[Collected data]

● ● ● ●

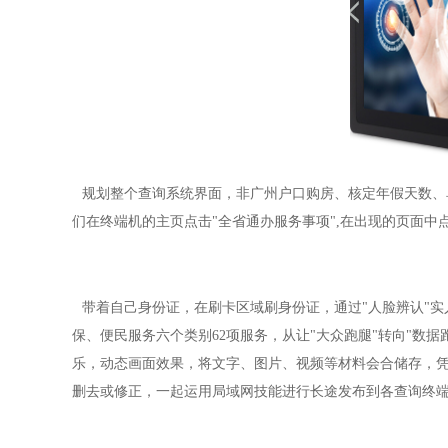
规划整个查询系统界面，非广州户口购房、核定年假天数、单
们在终端机的主页点击"全省通办服务事项",在出现的页面中点
带着自己身份证，在刷卡区域刷身份证，通过"人脸辨认"实
保、便民服务六个类别62项服务，从让"大众跑腿"转向"数
乐，动态画面效果，将文字、图片、视频等材料会合储存，
删去或修正，一起运用局域网技能进行长途发布到各查询终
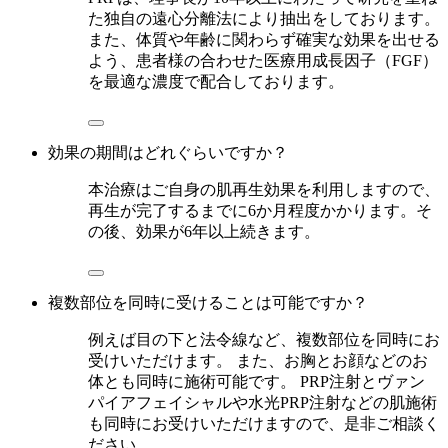
た独自の遠心分離法により抽出をしております。
また、体質や年齢に関わらず確実な効果を出せる
よう、患者様の合わせた医療用成長因子（FGF）
を最適な濃度で配合しております。
効果の期間はどれぐらいですか？
本治療はご自身の肌再生効果を利用しますので、
再生が完了するまでに6か月程度かかります。そ
の後、効果が6年以上続きます。
複数部位を同時に受けることは可能ですか？
例えば目の下と法令線など、複数部位を同時にお
受けいただけます。 また、お胸とお顔などのお
体とも同時に施術可能です。 PRP注射とヴァン
パイアフェイシャルや水光PRP注射などの肌施術
も同時にお受けいただけますので、是非ご相談く
ださい。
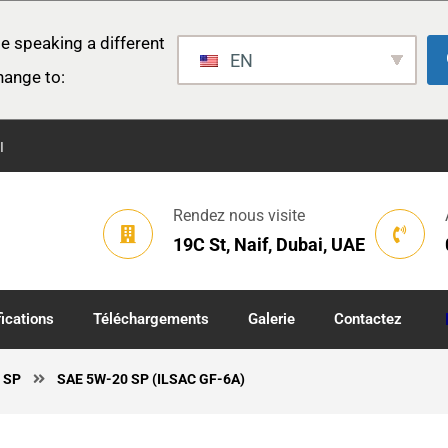
e speaking a different
EN
hange to:
I
Rendez nous visite
19C St, Naif, Dubai, UAE
fications
Téléchargements
Galerie
Contactez
 SP
SAE 5W-20 SP (ILSAC GF-6A)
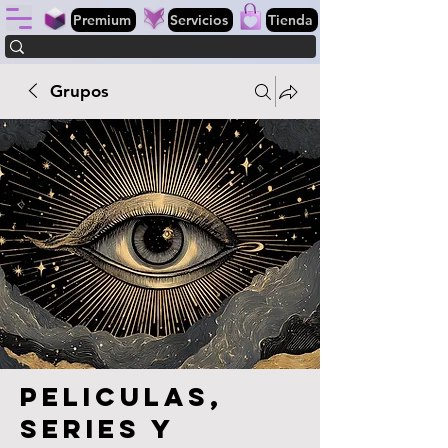
Premium
Servicios
Tienda
Grupos
Peliculas,
series y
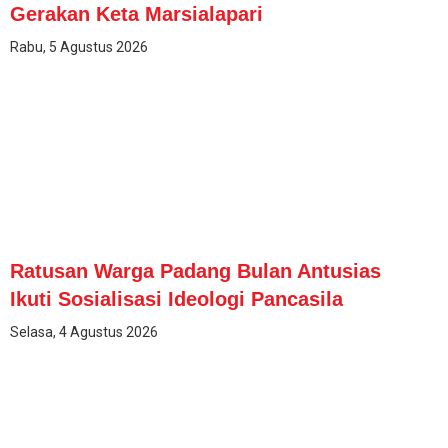
Gerakan Keta Marsialapari
Rabu, 5 Agustus 2026
Ratusan Warga Padang Bulan Antusias
Ikuti Sosialisasi Ideologi Pancasila
Selasa, 4 Agustus 2026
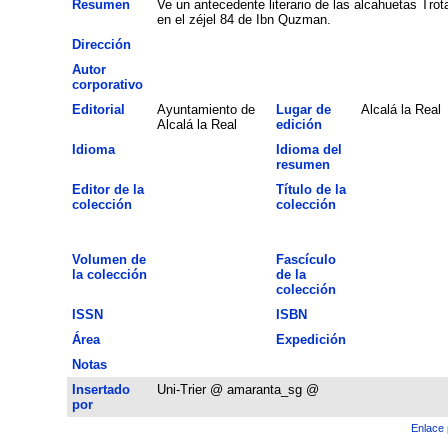
Resumen
Ve un antecedente literario de las alcahuetas Tro
en el zéjel 84 de Ibn Quzman.
Dirección
Autor
corporativo
Editorial
Ayuntamiento de
Lugar de
Alcalá la Real
Alcalá la Real
edición
Idioma
Idioma del
resumen
Editor de la
Título de la
colección
colección
Volumen de
Fascículo
la colección
de la
colección
ISSN
ISBN
Área
Expedición
Notas
Insertado
Uni-Trier @ amaranta_sg @
por
Enlace 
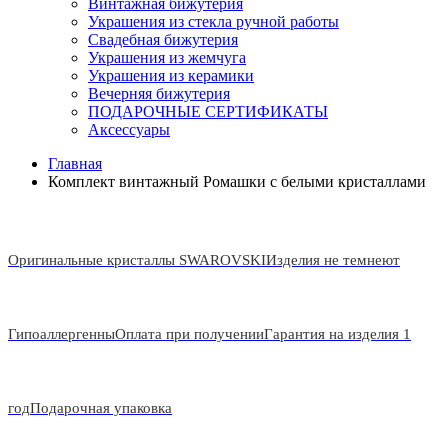
Винтажная бижутерия
Украшения из стекла ручной работы
Свадебная бижутерия
Украшения из жемчуга
Украшения из керамики
Вечерняя бижутерия
ПОДАРОЧНЫЕ СЕРТИФИКАТЫ
Аксессуары
Главная
Комплект винтажный Ромашки с белыми кристаллами
Оригинальные кристаллы SWAROVSKI
Изделия не темнеют
Гипоаллергенны
Оплата при получении
Гарантия на изделия 1
год
Подарочная упаковка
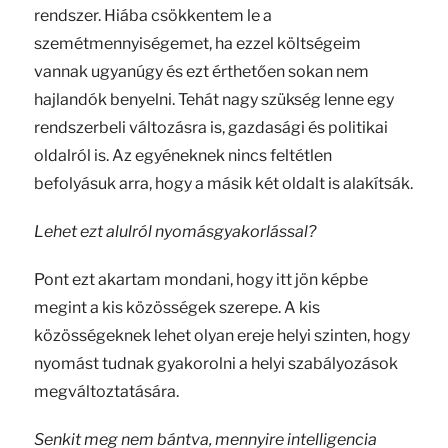
rendszer. Hiába csökkentem le a
szemétmennyiségemet, ha ezzel költségeim
vannak ugyanúgy és ezt érthetően sokan nem
hajlandók benyelni. Tehát nagy szükség lenne egy
rendszerbeli változásra is, gazdasági és politikai
oldalról is. Az egyéneknek nincs feltétlen
befolyásuk arra, hogy a másik két oldalt is alakítsák.
Lehet ezt alulról nyomásgyakorlással?
Pont ezt akartam mondani, hogy itt jön képbe
megint a kis közösségek szerepe. A kis
közösségeknek lehet olyan ereje helyi szinten, hogy
nyomást tudnak gyakorolni a helyi szabályozások
megváltoztatására.
Senkit meg nem bántva, mennyire intelligencia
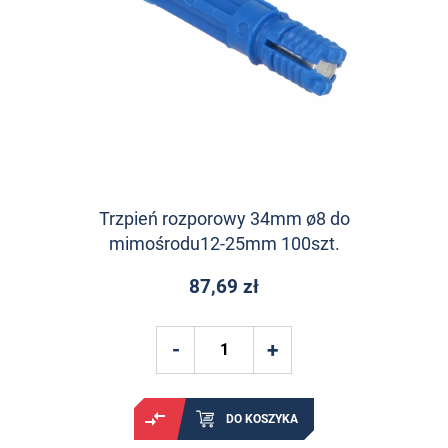
Trzpień rozporowy 34mm ø8 do
mimośrodu12-25mm 100szt.
87,69 zł
DO KOSZYKA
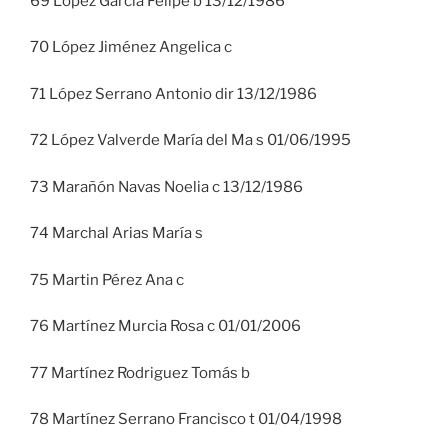
69 López García Felipe b 13/12/1986
70 López Jiménez Angelica c
71 López Serrano Antonio dir 13/12/1986
72 López Valverde María del Ma s 01/06/1995
73 Marañón Navas Noelia c 13/12/1986
74 Marchal Arias María s
75 Martin Pérez Ana c
76 Martínez Murcia Rosa c 01/01/2006
77 Martínez Rodriguez Tomás b
78 Martínez Serrano Francisco t 01/04/1998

● ● ● ●

Return each line of the records above in which the word "María" occurs.

Your solution:
72 López Valverde María del Ma s 01/06/1995
74 Marchal Arias María s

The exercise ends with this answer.